I could have told you all of this because, as I said, it's pre-programmed. It's not spontaneous. It's not reacting to any reality out here in the real world. It's not responding to a changing country. It's pre-written, pre-conceived, pre-packaged feces sprayed at us in liquid form, all to justify a continuation of how it's always been -- and, frankly, how it probably will always be.
Amen brother. I'm tired of this narrative that "the radicals" run our party. Really, because what have they won on? Hell, what has the mainstream left won on? This President is the most successful legislative President in a generation plus, and he still had to sacrafice nearly all of his leftward movement. Another thing here too, via Bill Maher, stop equating our radicals with their's. Keith Olbermann is not Glenn Beck, he does not, even with Bush in office, speak of the President as an illegal alien, or spew any of the other rhetoric from Beck. MoveOn is not the Tea Party, in that there was no call for "second amendment remedies" from MoveOn, nor was the party quick to co-opt them. Frankly, even the Hitler name-calling, on their side the Tea Party does this, and gets visits from Congressional leaders. Enough left-hating here.
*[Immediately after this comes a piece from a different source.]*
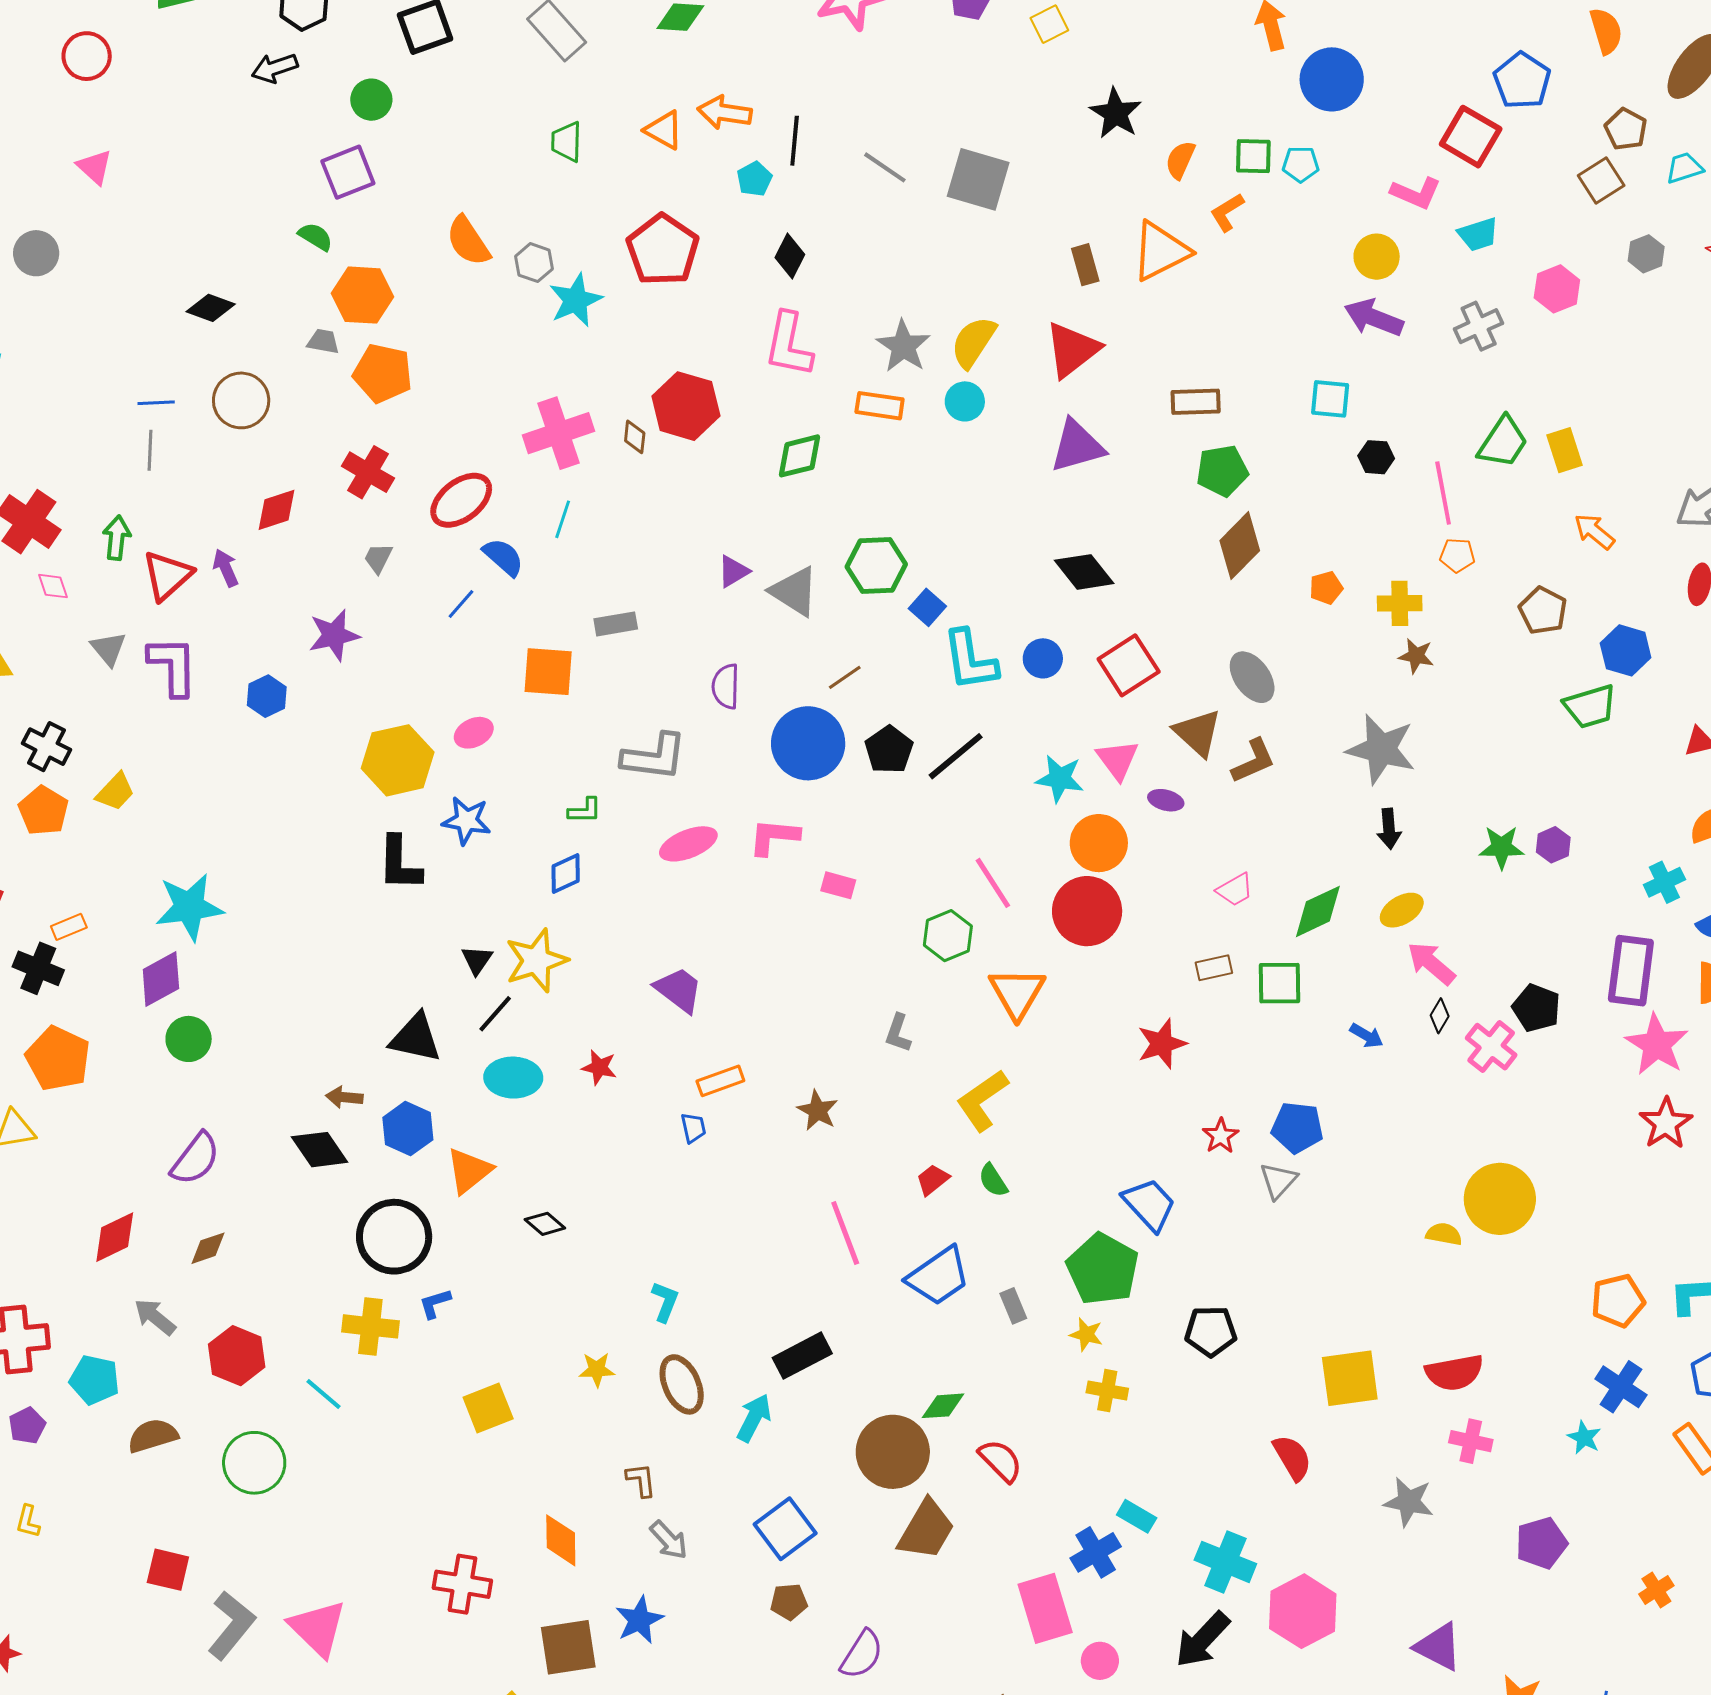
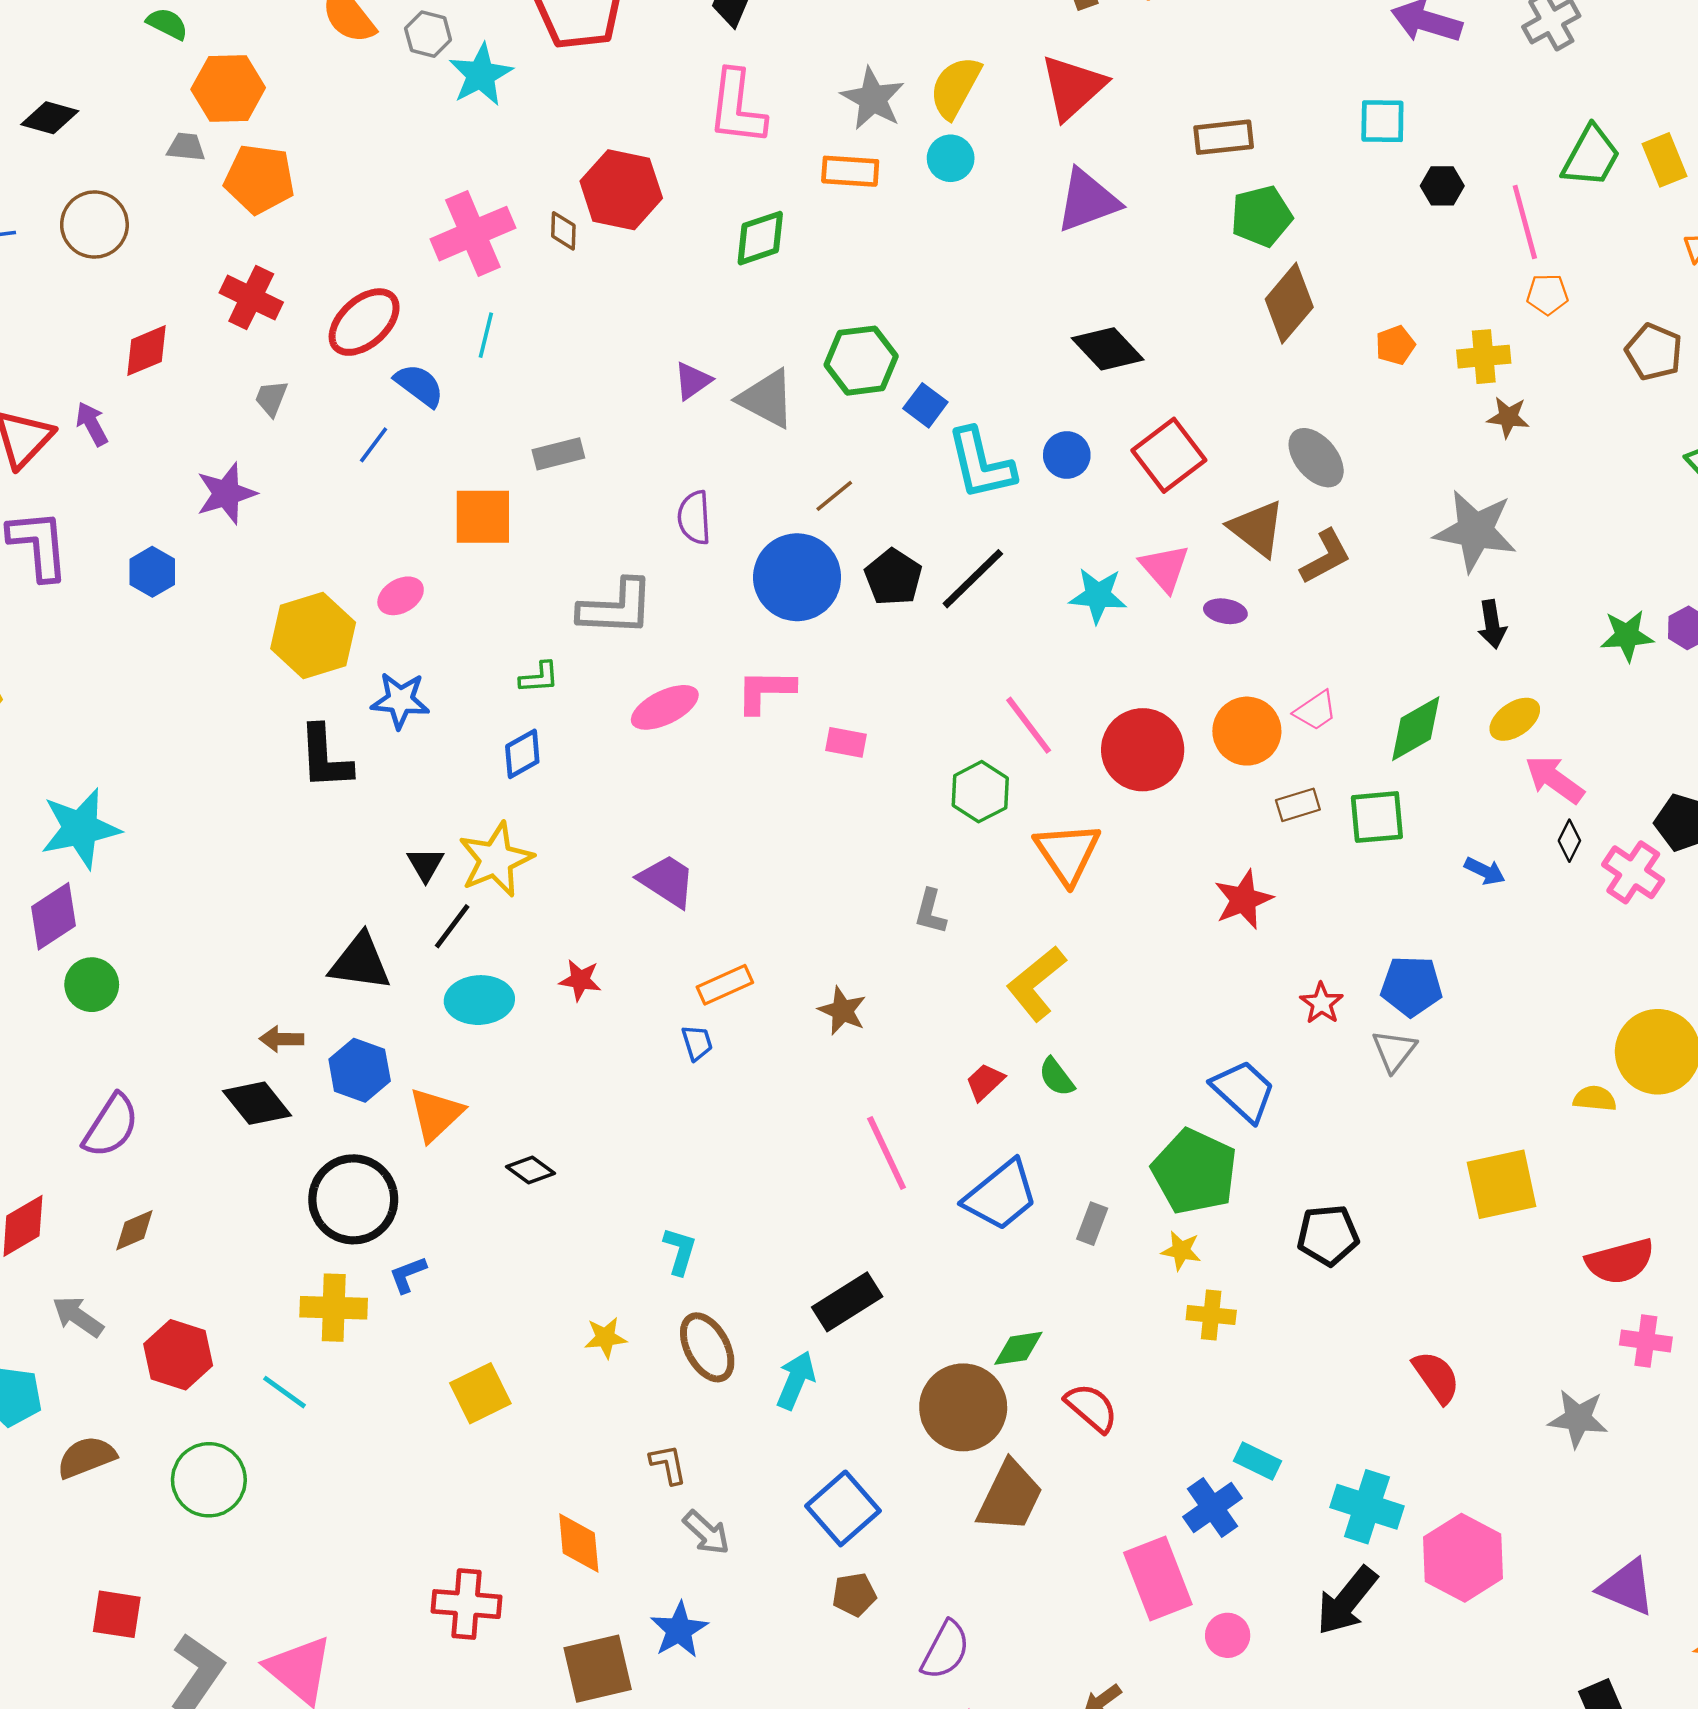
orange circle: (1099, 843) -> (1247, 731), moved
gray rectangle: (1013, 1306) -> (1092, 1224), turned 48
yellow square: (1350, 1378) -> (1502, 1184), moved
-Want a job now? Well, the foreclosure market is booming, and banks are hiring thousands of workers to process the foreclosure proceedings, all for $10-12 an hour. Sounds like a McDonalds to be frank.

-How broken is our tax code? Well Truthout dives into this debate some more. Warren Buffett says he pays too little. Check this passage out though to tell you what you need to know:
The major vehicle is George W. Bush’s 15 percent levy on long-term capital gains - the lowest since FDR’s first term - and on corporate dividends. The top 1 percent of US households owns nearly 40 percent of all privately held stock, from which the dividends flow. Similarly, the super-rich get more than half their income from capital gains, as documented by tax expert David Cay Johnston in his book “Perfectly Legal.” In the meantime, for the working middle-class, the tax rate on wages is 25 percent.
Taxing income from wealth at little more than half the rate of income from work: it’s the perfect recipe to make sure that Warren Buffett (and all the Buffett wannabes) pay effective tax rates far below what their incomes suggest.
  
Wow. And it gets better:
The tax code sets marginal rates too, and these were gutted by President Reagan in 1981 and again in 1986. He slashed the top rate from 70 to 28 percent, and made the code even less progressive by cutting the number of brackets from 15 to four. The yearning for tax simplification (fewer brackets) trumped the case for progressivity (more brackets).
There are six today, with the top four taxed at 25, 28, 33 and 35 percent - a narrow spread, easily offset by provisions like the capital gains rate. The top rate kicks in at about $400,000 of taxable income, a practice Johnston told Truthout he finds “bizarre.” It’s a long way, he argued in a recent email, from $400,000 to $1 million, $5 million, $100 million and hedge-fund billions: “Why don’t we have higher rates for those incomes?” he asked.
Yeah, if you think you're "Taxed Enough Already," HERE is why.

-ThinkProgress brings up the scary point that the GOP Congress, lead by Labor Committee Chairman John Kline and Budget Committee Chairman Paul Ryan, may in fact take the hatchet to PELL GRANTS. Yup, there are consequences to the temper-tantrum we just had in 2010. While we are likely to face a shortage of college educated labor in coming decades, the new House leadership is going to make sure we do nothing about that.

The Atlantic looks into the possibility that the GOP refuses to raise the debt ceiling. Only in America folks, and I don't put that in a good light. "American Exceptionalism" could be replaced with "third world status" quickly.